BEIJING (Reuters) – People held in camps in China’s Xinjiang region have now “graduated” and new trainees will have the freedom to come and go, the regional governor said on Monday. Governor Shohrat Zakir also hit out at Western criticism of the camps and said the United States had launched a smear campaign against Xinjiang.
BEIJING (Reuters) – People held in camps in China’s Xinjiang region have now “graduated” and new trainees will have the freedom to come and go, the regional governor said on Monday.
Governor Shohrat Zakir also hit out at Western criticism of the camps and said the United States had launched a smear campaign against Xinjiang.
The United Nations and human rights groups estimate that between 1 million and 2 million people, mostly ethnic Uighur Muslims, have been detained in harsh conditions as part of what Beijing calls an anti-terrorism campaign.
China has repeatedly denied any mistreatment of Uighurs and says the camps provide vocational training. It describes the detainees as students.
“At present the trainees who have participated…have all graduated,” Zakir told a news conference in Beijing. “With the help of the government, stable employment has been achieved and their quality of life has been improved.”
Xinjiang will continue with training based on “independent will” and “the freedom to come and go”, he said.
China has not provided any official figures on how many people have been held in the camps but Zakhir said foreign estimates were “pure fabrication”. He gave no details.
He also called a measure passed by the U.S. House of Representatives that condemned China’s treatment of the Uighur minority a severe violation of international law and a gross interference in China’s internal affairs.

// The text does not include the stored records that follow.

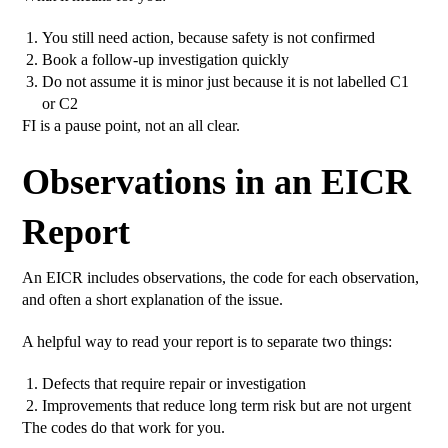
You still need action, because safety is not confirmed
Book a follow-up investigation quickly
Do not assume it is minor just because it is not labelled C1
or C2
FI is a pause point, not an all clear.
Observations in an EICR
Report
An EICR includes observations, the code for each observation,
and often a short explanation of the issue.
A helpful way to read your report is to separate two things:
Defects that require repair or investigation
Improvements that reduce long term risk but are not urgent
The codes do that work for you.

“The U.S. is getting restless and has launched a smear campaign against Xinjiang,” Zakir said. “But no force can stop Xinjiang’s progress toward stability and development.”
Claims about the camps are hard to verify as China only allows periodic supervised visits and gives little information on their operations.
In July, a Xinjiang official said most people had returned to society from the camps. Asked on Monday how many people had completed the training, Chinese foreign ministry spokeswoman Hua Chunying said she could not give an exact number.
“Because the number of people participating in these training centres is dynamic, there’s coming and going, so it’s very difficult to give an exact number,” Hua told reporters at a separate briefing.
Human rights groups and former detainees have said conditions in the camps are poor, with inmates subject to psychological and physical abuse.
At Zakir’s news conference, images of past violence were displayed in excerpts from an English-language documentary, “Fighting Terrorism in Xinjiang” aired on state broadcaster CGTN last week.
Hua expressed disappointment at the lack of foreign media coverage of the documentary despite the intense concern over the Xinjiang issue.
She said there had been no terrorist attack in Xinjiang in the past three years due to the success of the camps.
The U.S. Uighur Act passed by the House of Representatives last week requires the U.S. president to condemn abuses against Muslims and calls for the closure of the camps in Xinjiang.
It also calls on President Donald Trump to impose sanctions on a member of China’s powerful politburo, Xinjiang Communist Party Secretary Chen Quanguo.
The issue, along with Washington’s support for pro-democracy protesters in Hong Kong, complicates prospects for a near-term deal to end a 17-month long trade war between China and the United States.